*** Opening Task data ***
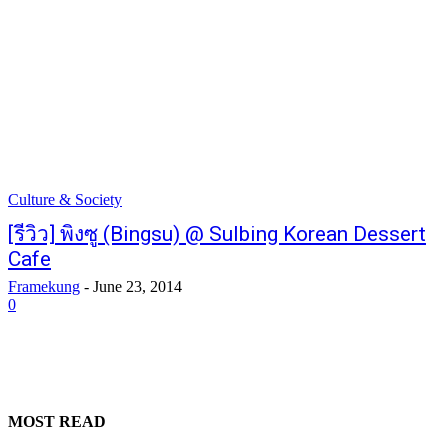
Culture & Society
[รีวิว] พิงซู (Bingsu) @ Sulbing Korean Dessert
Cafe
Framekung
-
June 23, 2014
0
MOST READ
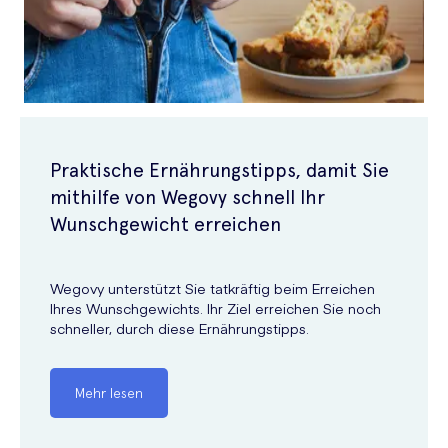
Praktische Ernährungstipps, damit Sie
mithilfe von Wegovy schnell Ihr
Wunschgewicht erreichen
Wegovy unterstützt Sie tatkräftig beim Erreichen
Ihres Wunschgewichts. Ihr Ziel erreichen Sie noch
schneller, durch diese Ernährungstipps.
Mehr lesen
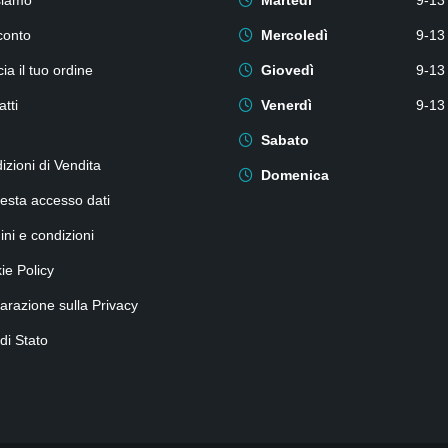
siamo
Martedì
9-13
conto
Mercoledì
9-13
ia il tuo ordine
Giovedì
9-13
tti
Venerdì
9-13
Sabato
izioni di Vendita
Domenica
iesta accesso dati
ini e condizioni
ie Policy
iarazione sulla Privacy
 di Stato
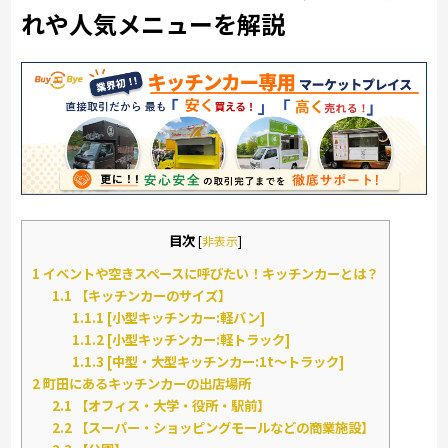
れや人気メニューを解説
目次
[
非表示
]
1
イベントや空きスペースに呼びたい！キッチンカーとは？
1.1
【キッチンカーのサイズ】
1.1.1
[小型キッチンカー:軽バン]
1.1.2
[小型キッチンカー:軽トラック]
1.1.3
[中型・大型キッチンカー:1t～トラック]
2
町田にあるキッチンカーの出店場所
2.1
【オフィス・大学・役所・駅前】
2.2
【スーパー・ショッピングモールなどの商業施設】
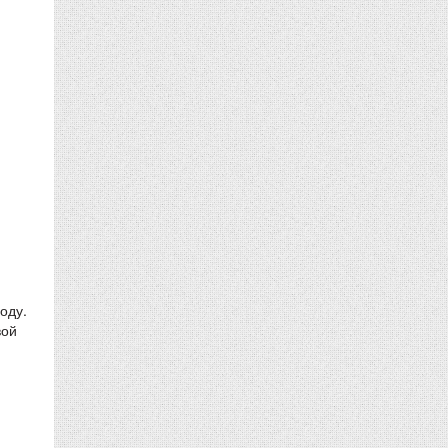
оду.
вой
*** Closing Task data ***
*** Opening Task data ***
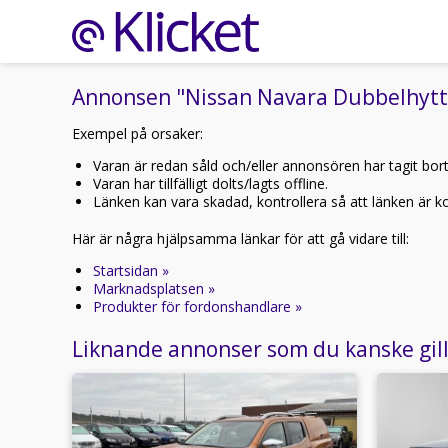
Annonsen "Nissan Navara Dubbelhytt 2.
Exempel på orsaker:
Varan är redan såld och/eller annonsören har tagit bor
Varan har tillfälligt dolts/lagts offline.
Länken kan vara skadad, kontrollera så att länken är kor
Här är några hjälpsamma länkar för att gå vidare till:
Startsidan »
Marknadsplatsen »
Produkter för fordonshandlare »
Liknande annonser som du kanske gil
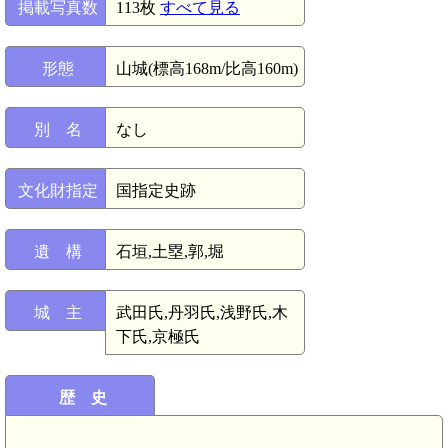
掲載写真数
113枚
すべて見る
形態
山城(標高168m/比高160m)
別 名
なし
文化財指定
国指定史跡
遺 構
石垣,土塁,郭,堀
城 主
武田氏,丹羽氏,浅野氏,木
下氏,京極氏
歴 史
*** Closing Task data ***
*** Opening Task data ***
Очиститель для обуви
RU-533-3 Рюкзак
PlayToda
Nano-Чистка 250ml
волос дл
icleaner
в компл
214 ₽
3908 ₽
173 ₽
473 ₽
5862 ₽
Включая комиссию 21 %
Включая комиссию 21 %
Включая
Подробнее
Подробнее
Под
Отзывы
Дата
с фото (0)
*** Closing Task data ***
- [Assigned task]
Among the lines of the material, find those holding the word "Ernährungstipps" and return them.

- [Task response]
Praktische Ernährungstipps, damit Sie
schneller, durch diese Ernährungstipps.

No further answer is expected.